GIScience & Remote Sensing (Dec 2023)
Mapping high-resolution forest aboveground biomass of China using multisource remote sensing data
Abstract
Forest aboveground biomass (AGB) estimation is crucial for carbon cycle studies and climate change mitigation actions. However, because of limitations in timely and reliable forestry surveys and high-resolution remote sensing data, producing a fine resolution and spatial continuous forest AGB map of China is challenging. Here, we combined 4789 ground-truth AGB measurements and multisource remote sensing data such as a recently released forest canopy-height product, optical spectral indexes, topographic data, climatological data, and soil properties to train a random forest regression model for forest AGB estimation of China at 30-m resolution. The accuracy of the estimated AGB can yield R2 = 0.67 and RMSE = 70.71 Mg/ha. The nationwide estimates show that the average forest AGB and total forest carbon storage were 97.57 ± 23.85 Mg/ha and 11.06 Pg C for the year 2019, respectively. The value of AGB uncertainty ranges from 0.68 Mg/ha to 37.80 Mg/ha, and the average AGB uncertainty was 4.32 ± 1.75 Mg/ha. The forest AGB estimates of China in this study correspond reasonably well with the AGB estimates derived from the forestry and grassland statistical yearbook at the provincial level (R2 = 0.61, RMSE = 30.15 Mg/ha).

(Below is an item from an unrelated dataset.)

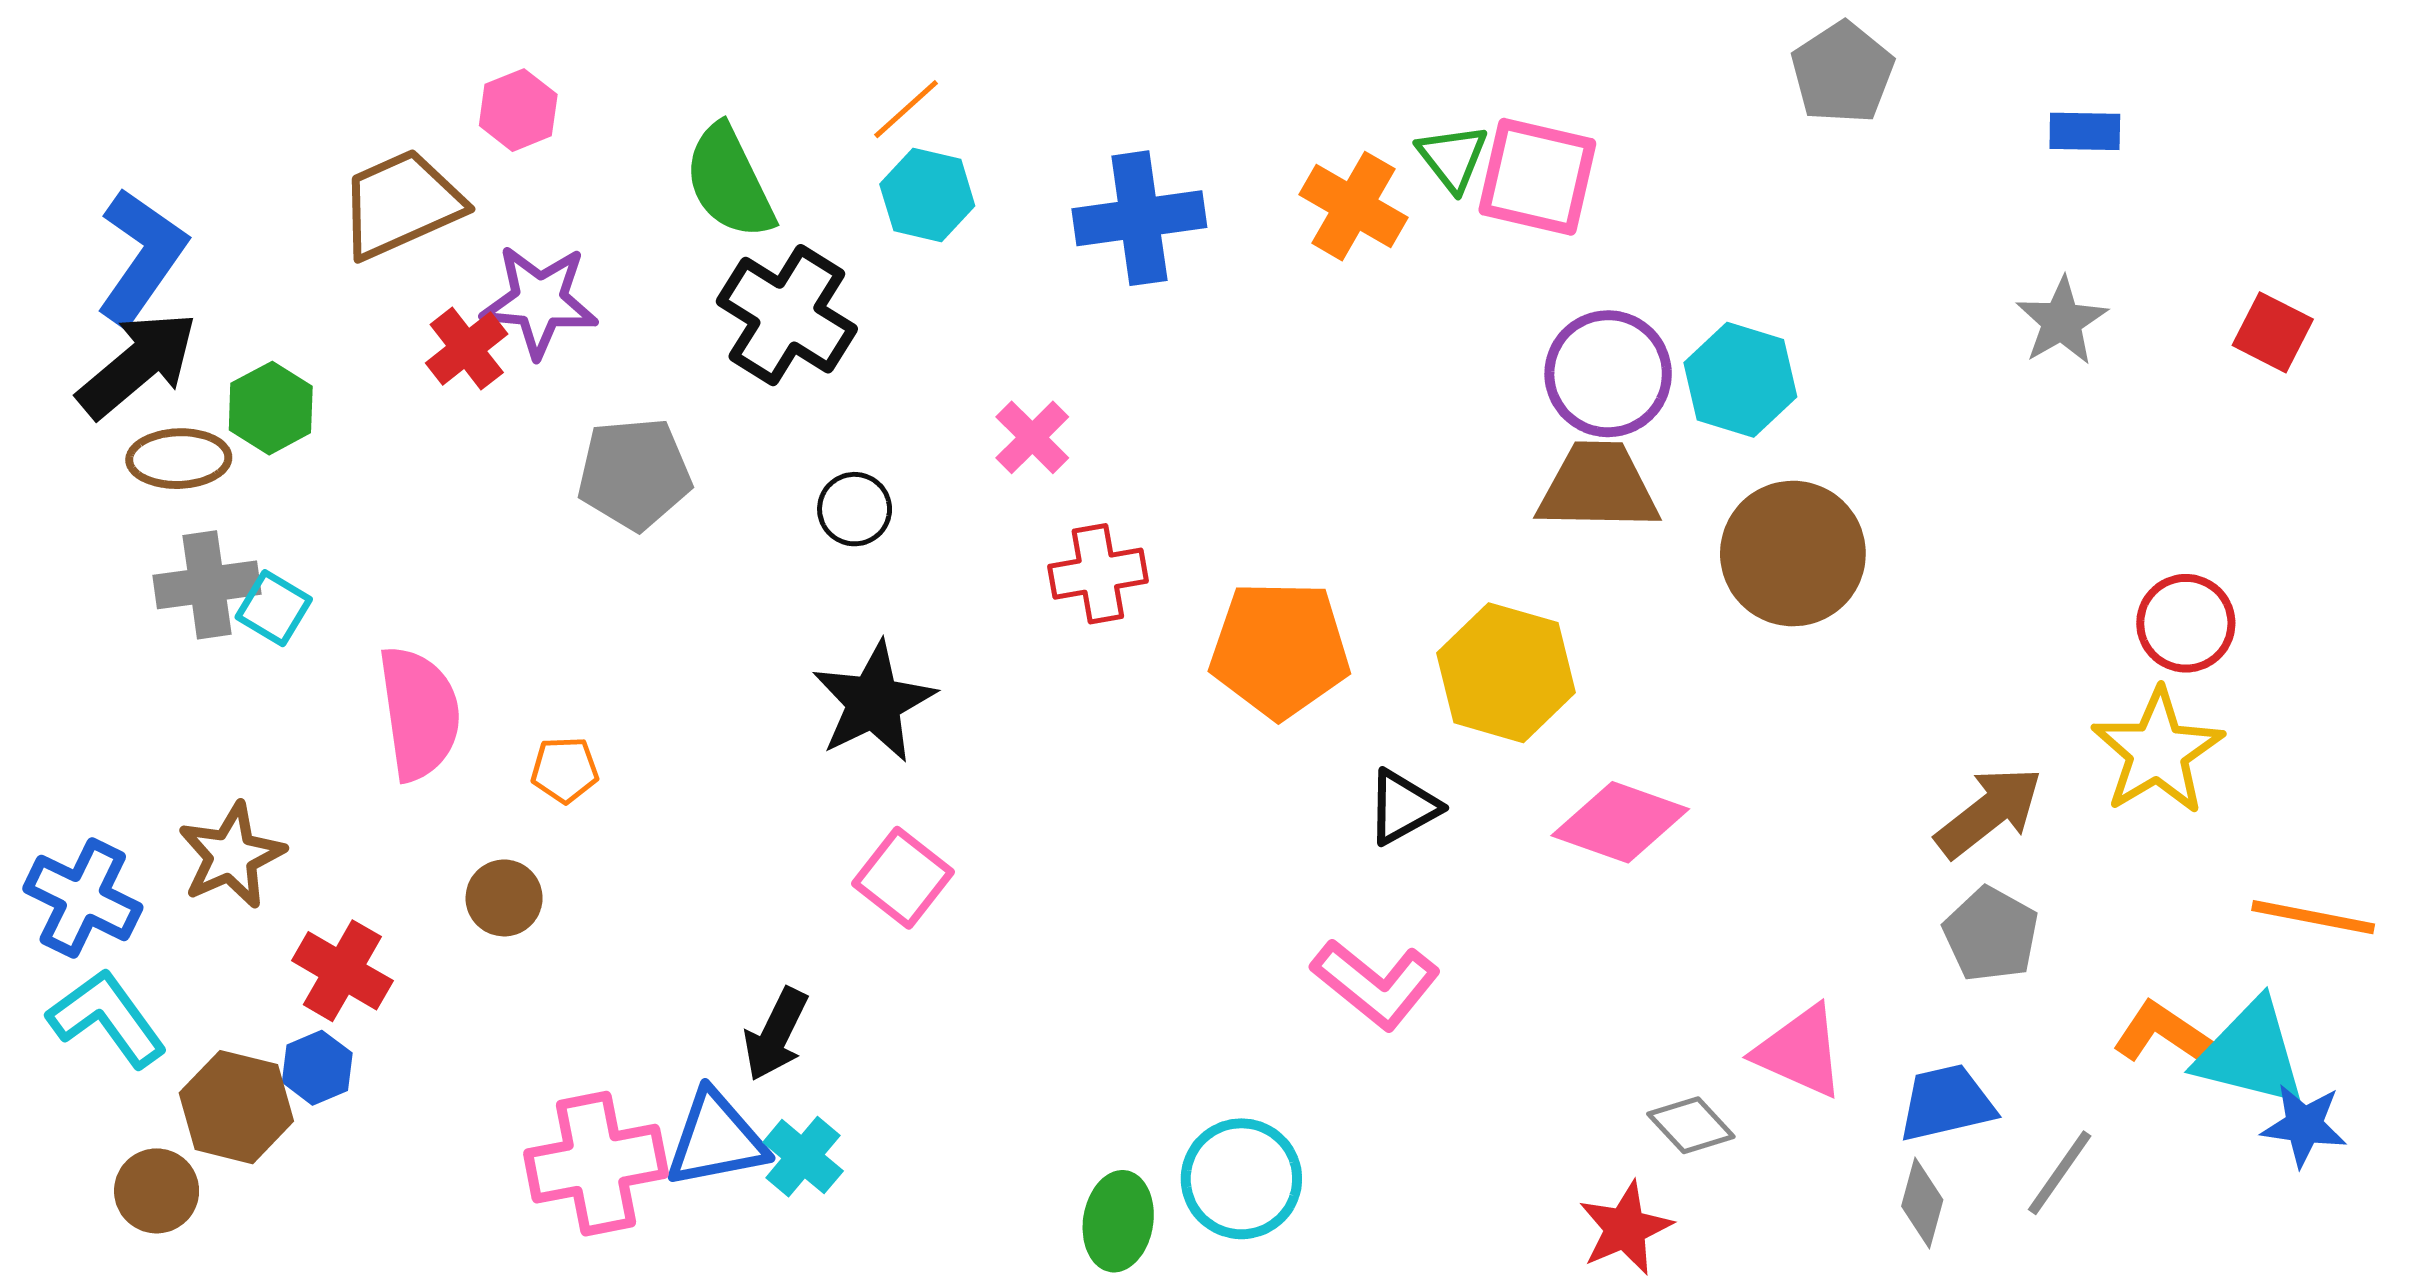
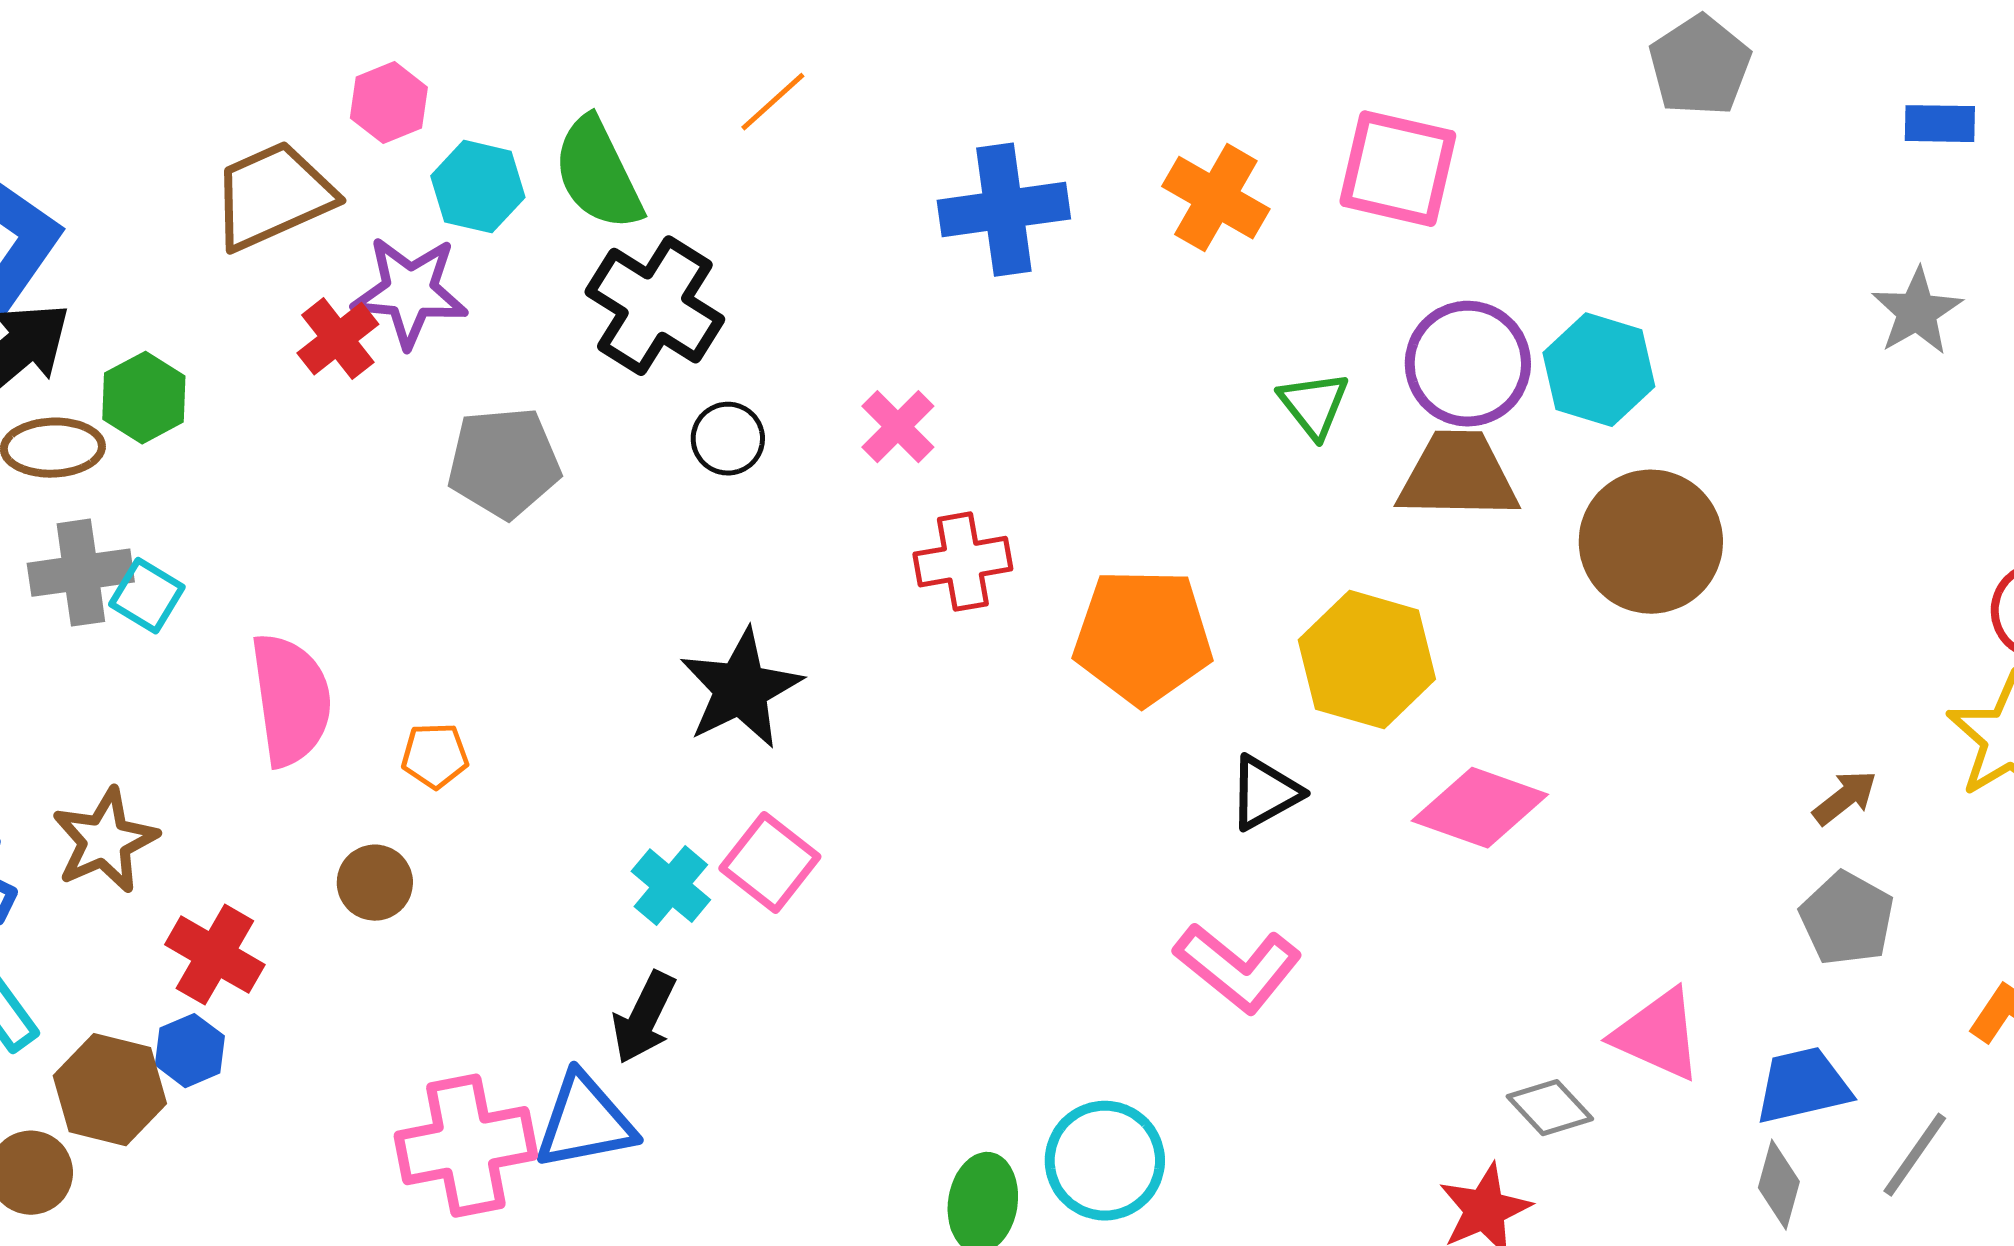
green triangle: (1453, 158) -> (1314, 405), moved
cyan hexagon: (927, 195) -> (478, 187), moved
black circle: (855, 509) -> (728, 439), moved
brown arrow: (1989, 812) -> (1845, 798), size x0.6
cyan cross: (803, 1157) -> (671, 886), moved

In addition, we found that previous AGB products generally underestimate the forest AGB compared with our estimated AGB at the pixel-level and ground-truth AGB measurements. The high-resolution forest AGB map provides an important alternative data source for forest carbon cycle studies and can be used as a baseline map for forest management and conservation practices.